Prior to the lesson, I print off pages for scratch off tickets from the Minnesota State Lottery website. You know, tickets like this:
And the state lottery site is also nice enough to put up the probability of winning and how many of each prize was printed:
So I print off enough pages for everyone or every pair. I used to just give them out randomly, but I find it fun to hype the tickets a little bit. Ohhhh, $100,000 Poker Night? That's a good night! ELECTRIC 8's!!?!? Whoa that sounds dangerous AND FUN. Double Dollar Fortunnnnnnne in the mfing house!!! The TWINS may suck, but you could win big! Worth a MILLION??!?! Are you kidding me?!?!?! I'm never coming to work AGAIN! You know, that sort of thing.
Pause: Those links above will expire; I promise. If you're reading the post later than Summer 2013 you'll need to use your imagination or make up your own.
So I go through the tickets after I've hyped them a little and I tell them that I'll give the ticket page to the first hand I see. I read them off. There are some weird titles like "Scratch Me" that if you deadpan the delivery can get a big laugh. I tell them that if they don't raise their hand I'll assign them one. And nobody wants that. The hype works.
I take the leftovers and pick the one with the smallest number of rows in the distribution table.
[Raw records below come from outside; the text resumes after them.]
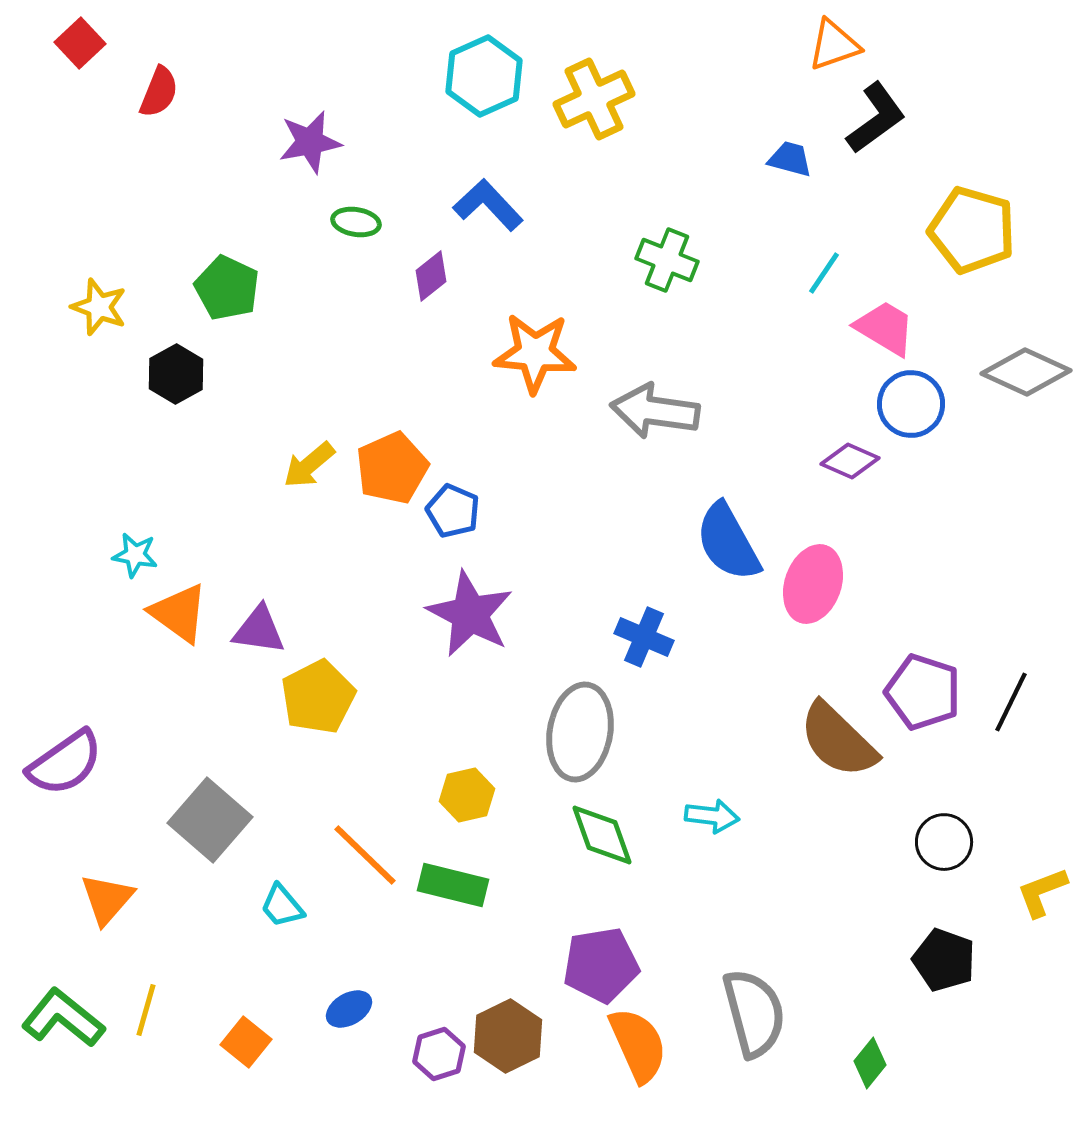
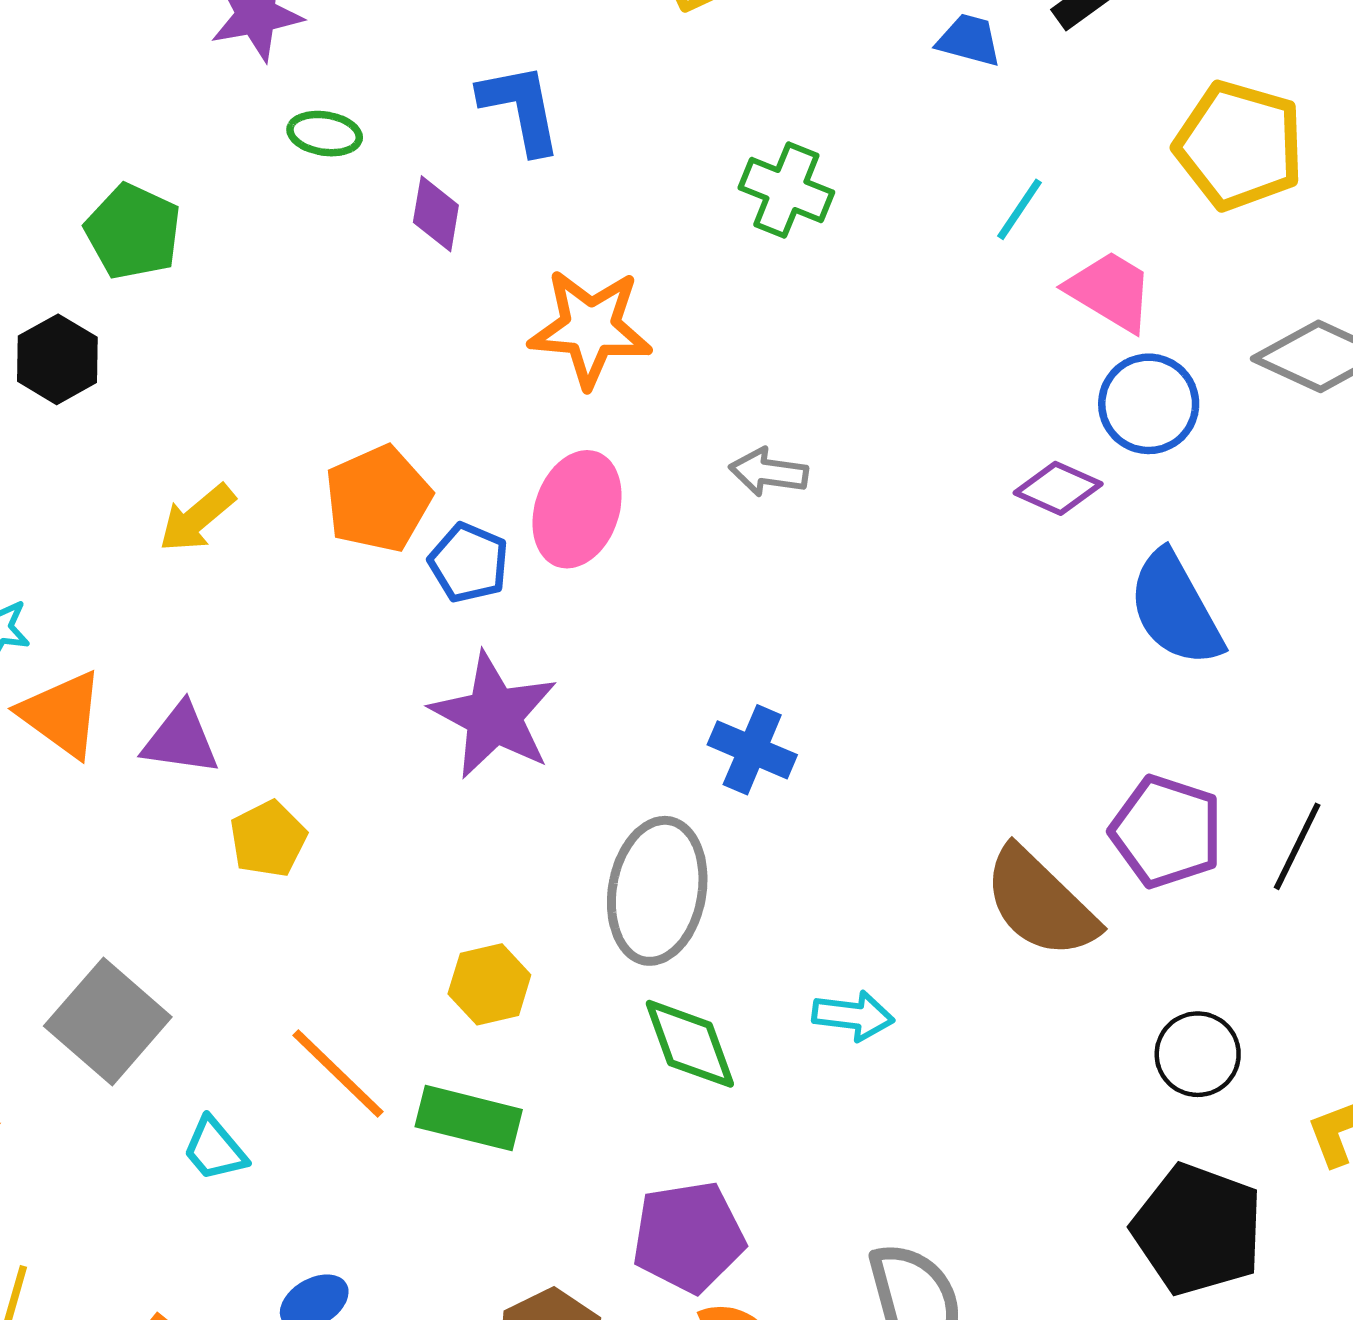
blue L-shape: (488, 205) -> (521, 108), turned 32
purple diamond: (431, 276) -> (436, 214), turned -42
gray arrow: (655, 411) -> (769, 472), moved, size x0.6
yellow arrow: (309, 465) -> (197, 518), moved
blue semicircle: (728, 542) -> (1175, 609), moved
pink ellipse: (813, 584) -> (577, 509), moved
yellow pentagon: (318, 697) -> (268, 839), size x0.7
black pentagon: (944, 960) -> (1198, 1229), size x1.4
Today it was MONOPOLY.
If winning up to 27 times doesn't get you excited, I don't know what will.
So everybody's got their ticket, and I've got mine. And the questions are obvious:
"Who's got the best ticket?"
"Which one will win the most money?"
"What's the probability of winning?"
"How many do I need to play on average before I win?"
Those types of questions.
Of course, I have hidden motives. To answer the question, it's helpful to write it as a probability distribution table.
Whoops, we forgot a row. Can anyone think of what we may have forgotten?
At this point it's important to leverage technology, so we put the $ list & probabilities into our calculators. And we take a brief pitstop in the land of cumulative probability distributions. I'm doing mine and they're doing theirs. Everyone has a different ticket, and this is the part where it's helpful to have kids who know how to use their calculators. If you don't know, the "cumsum(" button works very well for this.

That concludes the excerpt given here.